I will now give you a brief account of the collateral relatives. My mother was Flanagan and had only one brother, Martin. His son Martin teaches the Cloonfallagh school. My father’s mother was Brennan, and he had a number of relatives of that name. My grandfather’s name was O’Brien and my great-grandfather’s mother was O’Beirne. My mother’s mother was Costello and her mother was Tuohy. Your maternal grandmother was Kelly and her mother was Higgins. Your maternal grandfather was Michael O’Grady and his mother was D’Alton. If you wish I can give you a more minute account of your mother’s relatives on some future occasion.

(Signed) John Egan, otherwise “John Joseph MacEgan.” In Irish “Seán Seóiseph MacAodhagáin.” Note – as teacher and science teacher my name was recorded as John Egan; but I used my full name in taking the parchment I took from the Queen’s University in 1864. J.E.

Gerald’s ancestry traced in direct line for a period of 250 years: – Gerald son of Joseph, Joseph son of John, John son of Michael, Michael son of Patrick, Patrick son of Murtagh, Murtagh son of Patrick, Patrick son of Murtagh, Murtagh son of Brian, Brian son of Boes or Boetius, who was a contemporary and kinsman of Bishop Boetius MacEgan of Elphin of the Cromwellian period whose name occurs in history in connexion with the many important events of that disturbed period.

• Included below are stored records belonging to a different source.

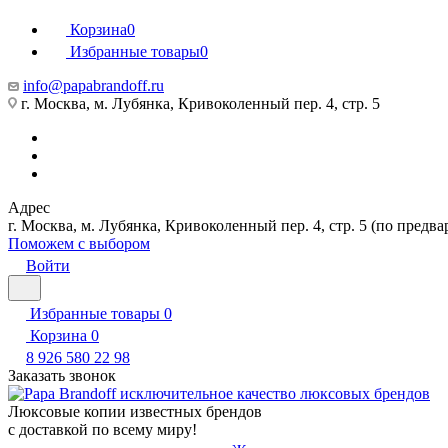
Корзина
0
Избранные товары
0
info@papabrandoff.ru
г. Москва, м. Лубянка, Кривоколенный пер. 4, стр. 5
Адрес
г. Москва, м. Лубянка, Кривоколенный пер. 4, стр. 5 (по предв
Поможем с выбором
Войти
Избранные товары
0
Корзина
0
8 926 580 22 98
Заказать звонок
Люксовые копии известных брендов
с доставкой по всему миру!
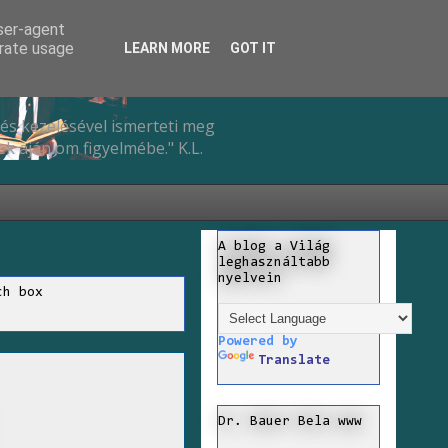
user-agent
erate usage
LEARN MORE
GOT IT
és kezelésével ismerteti meg
k ajánlom figyelmébe." K.L.
A blog a Világ
leghasználtabb
nyelvein
ch box
Powered by
Translate
Dr. Bauer Bela www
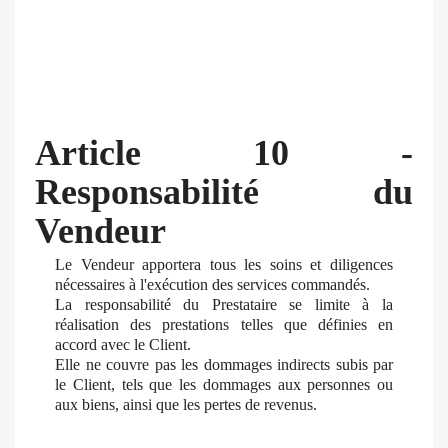
Article 10 -
Responsabilité du
Vendeur
Le Vendeur apportera tous les soins et diligences
nécessaires à l'exécution des services commandés.
La responsabilité du Prestataire se limite à la
réalisation des prestations telles que définies en
accord avec le Client.
Elle ne couvre pas les dommages indirects subis par
le Client, tels que les dommages aux personnes ou
aux biens, ainsi que les pertes de revenus.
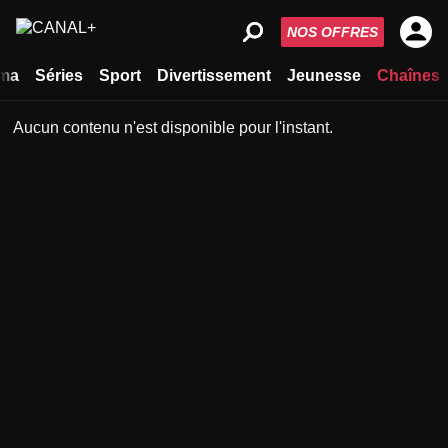
NOS OFFRES
ma
Séries
Sport
Divertissement
Jeunesse
Chaînes
Aucun contenu n'est disponible pour l'instant.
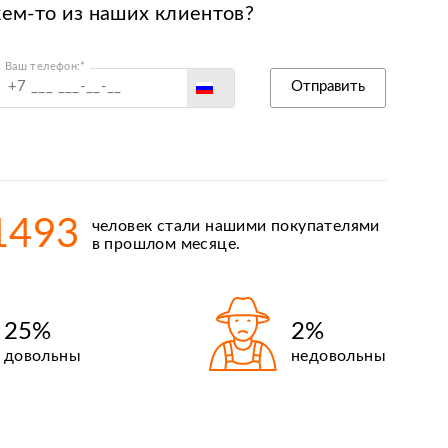
кем-то из наших клиентов?
Ваш телефон:*
Россия
Отправить
Беларусь
Польша
Казахстан
Армения
1493
человек стали нашими покупателями
Киргизия
в прошлом месяце.
25%
2%
довольны
недовольны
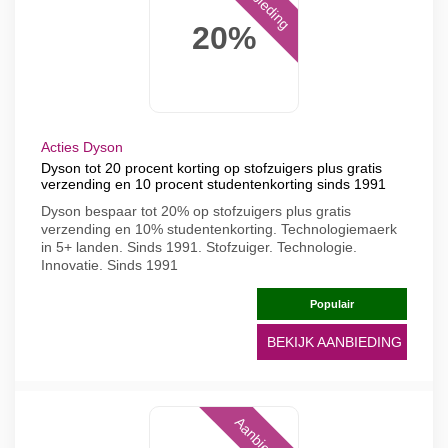
Aanbieding
20%
Acties Dyson
Dyson tot 20 procent korting op stofzuigers plus gratis
verzending en 10 procent studentenkorting sinds 1991
Dyson bespaar tot 20% op stofzuigers plus gratis
verzending en 10% studentenkorting. Technologiemaerk
in 5+ landen. Sinds 1991. Stofzuiger. Technologie.
Innovatie. Sinds 1991
Populair
BEKIJK AANBIEDING
Aanbieding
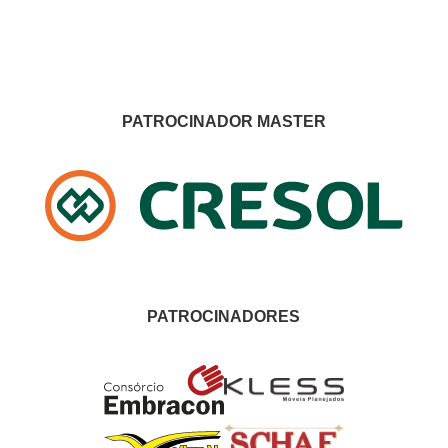
PATROCINADOR MASTER
PATROCINADORES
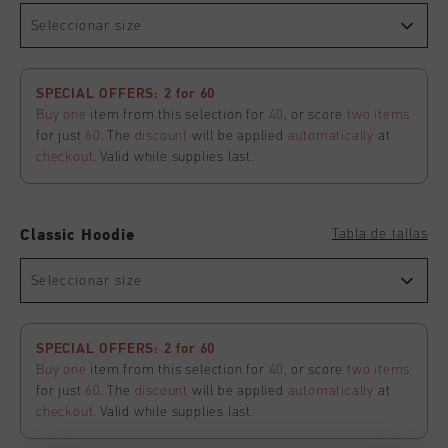
Seleccionar size
SPECIAL OFFERS: 2 for 60
Buy one
item from this selection for
40
, or score
two items
for just
60
. The
discount
will be applied
automatically
at
checkout
. Valid while supplies last.
Tabla de tallas
Classic Hoodie
Seleccionar size
SPECIAL OFFERS: 2 for 60
Buy one
item from this selection for
40
, or score
two items
for just
60
. The
discount
will be applied
automatically
at
checkout
. Valid while supplies last.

Origin of Egan – The original form of the ancient name is Aodhogán, pronounced (Eegawn); it is also written Aedhagán, and in one inscription it appears as Aeducan, the gutterals g & c being originally represented by the same character. It was formerly used as a proper name in some families. The word is formed from Aedh or Aodh, which means fire, and ogán which means a noble youth, the work ogánach being the usual term for a young person. Therefore Aedhogán means the firy noble youth. In course of time the spelling was changed to Aodhagán or Aedhagán, and when Mac comes before this name, it must be put in the genitive case – the surname therefore takes i before the last n and the name takes the form MacAodhagáin. Aodhogán, the prince or chief from whom the sept took their surname flourished about the year 950. Surnames became general in Ireland during the reign of Brian Boru (Boroimhe) and each sept took the name of some ancestor of that or the preceding generation. Either Mac or O was prefixed to all the names of Milesian descent. Some writers say that the MacEgans were the senior race of Hymany which included the greater parts of Galway and Roscommon; but in the course of time the kindred sept of the O’Kellys became Kings or princes of Hymany, and the MacEgans became the hereditary Brehons of Connaught, Desmond in Munster and Ormond. Some writers say they were also the Brehons of Breffni. They were in fact the most literary and learned sept in Ireland for several centuries and some writers assert that all the manuscript Books of Ancient Ireland were written by them or for them. The kingdom of Hymany was founded in the third century. There were seven septs in it, the three principal septs being the O’Kelly, the O’Maddens and the MacEgans. The MacEgans had their seat at Duniry near Loughrea. J.E.